Considering the Great Bean Can Avalanche on the day I arrived, we all know this isn’t an exaggeration. I march across the hall and knock firmly on my neighbor’s door, the sound echoing down the narrow.

Nothing.

I knock again, harder, each rap punctuating my growing frustration. My patience thinning with every second of silence.

“Seriously?” I knock three more times, harder still.

The door stays stubbornly silent, as if the apartment itself has decided to pretend no one lives here.

“Well,” I huff, turning back to Dad with my hands planted on my hips, “guess it’s up to us.” I nod toward the bike and that swamp-monster sofa.

Dad shrugs like this is just another Tuesday in the chaotic saga of being a parent, sets his box tower down, and hauls the rusty bike toward the wall. The moment I take one end of the sofa, the stench hits me, wrinkling my nose. The thing reeks of decades-old upholstery with spoiled food hiding somewhere between the cushions.Yuck!

Together, we muscle the hideous green beast into place, inch by grudging inch, until it settles against the hallway wall like it’s sulking. The gap it leaves is barely human-sized, but it’s enough. We can squeeze past with our boxes now.

Then I grab a sticky note from my bag and scribble:

Please move your bike and sofa out of the hallway.

It’s a hazard for anyone passing by.

If you don’t remove them, I will.

I slap the note onto my neighbor’s door. I haven’t even met this person, and I already have opinions.

Inside, my apartment is tiny—really tiny—but cozy in its own way, like a blank canvas waiting for me to turn it into something remarkable, something that feels like the next chapter of my story. The hardwood floors announce my presence with every step, although it’s less creaky than the hallway outside. Soft, neutral walls—somewhere between fresh snow and the pages of a well-loved book—stretch up to meet a ceiling that bears the faint watermark of some long-ago mishap. My bedroom barely accommodates the full-sized mattress that will soon become my sanctuary, nestled against the wall beneath a single window that promises to flood the space with unfiltered morning light.

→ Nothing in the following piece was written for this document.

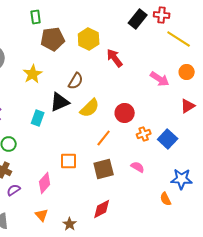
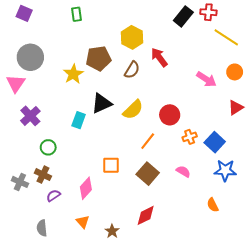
brown pentagon: (53, 39) -> (98, 58), moved
brown semicircle: (76, 81) -> (132, 70), moved
brown square: (104, 169) -> (148, 174), turned -35
blue star: (182, 179) -> (225, 170), moved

When we venture into the kitchen, I trail my fingers along the brown-and-tan cabinets, the laminate cool beneath my touch.Several handles hang at odd angles, crooked little surrender flags, like they’ve clung on through multiple tenants and finally lost their war against gravity.

Dad notices instantly. His eyes narrow, that familiar handyman calculation clicking into place.

“I’ll bring my toolbox,” he says. I can practically see him mentally tightening every loose screw in the place, patching and fixing and making it safer for me.

Once he’s back, his calloused fingers test one of the loose handles. Dad’s love language has always been fixing what’s broken—whether it’s cabinet hardware or hearts. The irony that some things can’t be secured with a Phillips-head isn’t lost on me.

Mom’s enthusiasm bubbles over as she bustles into my bedroom like she’s on a mission. “This room needs some air. It feels stuffy.”

She wrinkles her nose and waves her hand dramatically, as if she can physically swat the staleness out of the room.

She heads for the window, then stops so abruptly it’s like she’s hit an invisible wall, her hand flying to her chest. “Oh, honey,” she breathes, voice pitching higher with delight, “but look at the balcony!”

She points, and only then do I actually notice the wide glass doors I somehow missed in my first overwhelmed sweep of the apartment.

I slide open the glass door. Warm, fresh air rushes in like a welcome, curling around me and filling my lungs.

The Ouachita Mountains unfurl before me in a panorama so vast, it steals whatever breath I’d just taken. At the foot of the hills, maple trees sway in the breeze, their branches whispering, while pine trees climb the slopes in haphazard ranks, dark green slashed against stone-gray rock.